BSD obviously has brought a ton of stuff on the table which Linux greatly benefited from and their stance on FOSS shouldn't go without appreciation, but assuming my history knowledge isn't too badly flawed, BSD and Linux weren't straight competitors, but they started to gain traction (regardless of a lot longer history with BSD) around the same time and they grew stronger together instead of competing with eachother.

A ton of us owes our current corporate lifes to the people who built the stepping stones before us, and Linus is no different. Obviously I personally owe Linus a ton for enabling my current status at the office, but the whole thing wouldn't been possible without people coming before him. RMS and GNU movement plays a big part of that, but equally big part is played by a ton of other people.

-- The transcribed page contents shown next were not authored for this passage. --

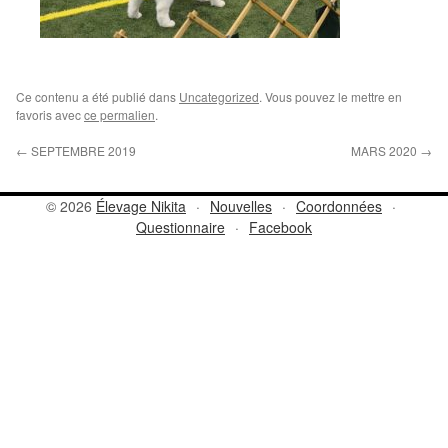
Ce contenu a été publié dans
Uncategorized
. Vous pouvez le mettre en
favoris avec
ce permalien
.
←
SEPTEMBRE 2019
MARS 2020
→
© 2026
Élevage Nikita
·
Nouvelles
·
Coordonnées
·
Questionnaire
·
Facebook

I'm not an expert by any stretch on history of Linux/Unix, but I'm glad that the people preceding my career did what they did. Covering all the bases on the topic would require a ton more than I can spit out on a platform like this, I'm just happy that we have the FOSS movement at all instead of everything being a walled garden today.

1 more...
1 more...
1 more...
1 more...

A microkernel teaching OS by Andrew S. Tanenbaum.

In 2017 the world (including Tanenbaum) found out that the Intel Management Engine uses Minix internally. Intel just kind of did that silently. So Minix is still around.

1 more...
1 more...
1 more...

I'm pretty sure the eventual conversion of every atom in the universe to computronium will run Linux.